Automatic Algorithm Selection with LinearSolveAutotune
LinearSolve.jl includes an automatic tuning system that benchmarks all available linear algebra algorithms on your specific hardware and automatically selects optimal algorithms for different problem sizes and data types. This tutorial will show you how to use the LinearSolveAutotune
sublibrary to optimize your linear solve performance.
The autotuning system is under active development. While benchmarking and result sharing are fully functional, automatic preference setting for algorithm selection is still being refined.
Quick Start
The simplest way to use the autotuner is to run it with default settings:
using LinearSolve
using LinearSolveAutotune
# Run autotune with default settings
results = autotune_setup()
# View the results
display(results)
# Generate performance plots
plot(results)
# Share results with the community (optional, requires GitHub authentication)
share_results(results)
This will:
- Benchmark algorithms for
Float64
matrices by default - Test matrix sizes from tiny (5×5) through large (1000×1000)

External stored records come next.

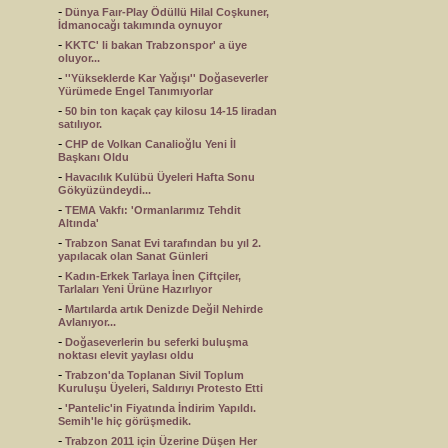
-
Dünya Faır-Play Ödüllü Hilal Coşkuner,
İdmanocağı takımında oynuyor
-
KKTC' li bakan Trabzonspor' a üye
oluyor...
-
''Yükseklerde Kar Yağışı'' Doğaseverler
Yürümede Engel Tanımıyorlar
-
50 bin ton kaçak çay kilosu 14-15 liradan
satılıyor.
-
CHP de Volkan Canalioğlu Yeni İl
Başkanı Oldu
-
Havacılık Kulübü Üyeleri Hafta Sonu
Gökyüzündeydi...
-
TEMA Vakfı: 'Ormanlarımız Tehdit
Altında'
-
Trabzon Sanat Evi tarafından bu yıl 2.
yapılacak olan Sanat Günleri
-
Kadın-Erkek Tarlaya İnen Çiftçiler,
Tarlaları Yeni Ürüne Hazırlıyor
-
Martılarda artık Denizde Değil Nehirde
Avlanıyor...
-
Doğaseverlerin bu seferki buluşma
noktası elevit yaylası oldu
-
Trabzon'da Toplanan Sivil Toplum
Kuruluşu Üyeleri, Saldırıyı Protesto Etti
-
'Pantelic'in Fiyatında İndirim Yapıldı.
Semih'le hiç görüşmedik.
-
Trabzon 2011 için Üzerine Düşen Her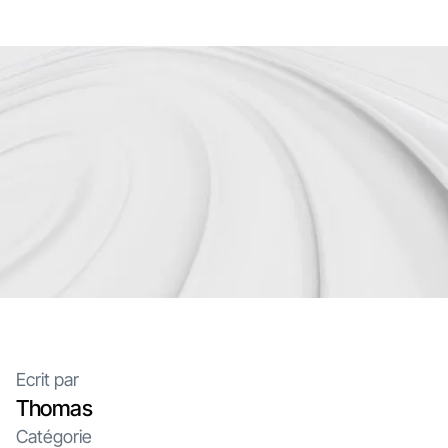
Ecrit par
Thomas
Catégorie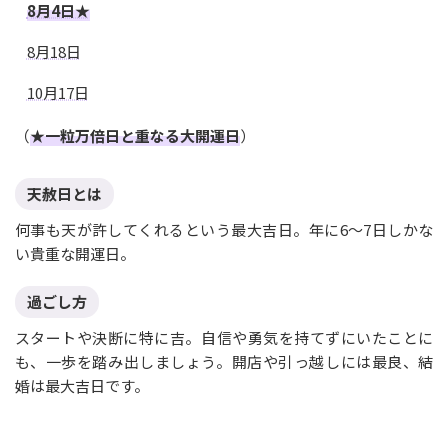
8月4日★
8月18日
10月17日
（
★一粒万倍日と重なる大開運日
）
天赦日とは
何事も天が許してくれるという最大吉日。年に6〜7日しかな
い貴重な開運日。
過ごし方
スタートや決断に特に吉。自信や勇気を持てずにいたことに
も、一歩を踏み出しましょう。開店や引っ越しには最良、結
婚は最大吉日です。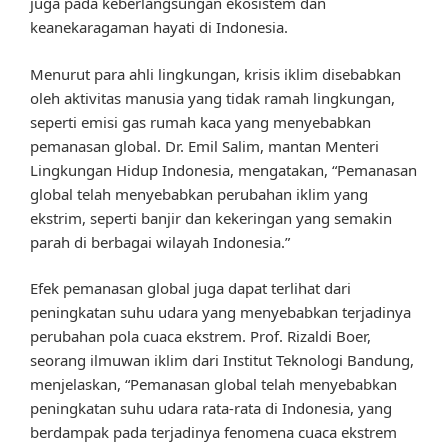
juga pada keberlangsungan ekosistem dan
keanekaragaman hayati di Indonesia.
Menurut para ahli lingkungan, krisis iklim disebabkan
oleh aktivitas manusia yang tidak ramah lingkungan,
seperti emisi gas rumah kaca yang menyebabkan
pemanasan global. Dr. Emil Salim, mantan Menteri
Lingkungan Hidup Indonesia, mengatakan, “Pemanasan
global telah menyebabkan perubahan iklim yang
ekstrim, seperti banjir dan kekeringan yang semakin
parah di berbagai wilayah Indonesia.”
Efek pemanasan global juga dapat terlihat dari
peningkatan suhu udara yang menyebabkan terjadinya
perubahan pola cuaca ekstrem. Prof. Rizaldi Boer,
seorang ilmuwan iklim dari Institut Teknologi Bandung,
menjelaskan, “Pemanasan global telah menyebabkan
peningkatan suhu udara rata-rata di Indonesia, yang
berdampak pada terjadinya fenomena cuaca ekstrem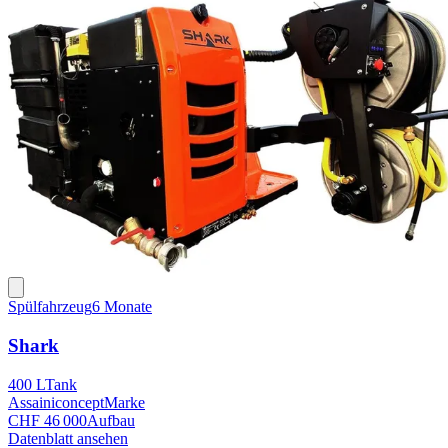
Spülfahrzeug
6 Monate
Shark
400 L
Tank
Assainiconcept
Marke
CHF 46 000
Aufbau
Datenblatt ansehen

- Display a summary of algorithm performance
- Return an
AutotuneResults
object containing all benchmark data
Understanding the Results
The autotune_setup()
function returns an AutotuneResults
object containing:
results_df
: A DataFrame with detailed benchmark resultssysinfo
: System information dictionary
You can explore the results in several ways:
# Get the results
results = autotune_setup()
# Display a formatted summary
display(results)
# Access the raw benchmark data
df = results.results_df
# View system information
sysinfo = results.sysinfo
# Generate performance plots
plot(results)
# Filter to see successful benchmarks only
using DataFrames
successful = filter(row -> row.success, df)
Customizing the Autotune Process
Size Categories
Control which matrix size ranges to test:
# Available size categories:
# :tiny - 5×5 to 20×20 (very small problems)
# :small - 20×20 to 100×100 (small problems)
# :medium - 100×100 to 300×300 (typical problems)
# :large - 300×300 to 1000×1000 (larger problems)
# :big - 1000×1000 to 15000×15000 (GPU/HPC scale, capped at 15000 for stability)
# Default: test tiny through large
results = autotune_setup() # uses [:tiny, :small, :medium, :large]
# Test only medium and large sizes
results = autotune_setup(sizes = [:medium, :large])
# Include huge matrices (for GPU systems)
results = autotune_setup(sizes = [:large, :big])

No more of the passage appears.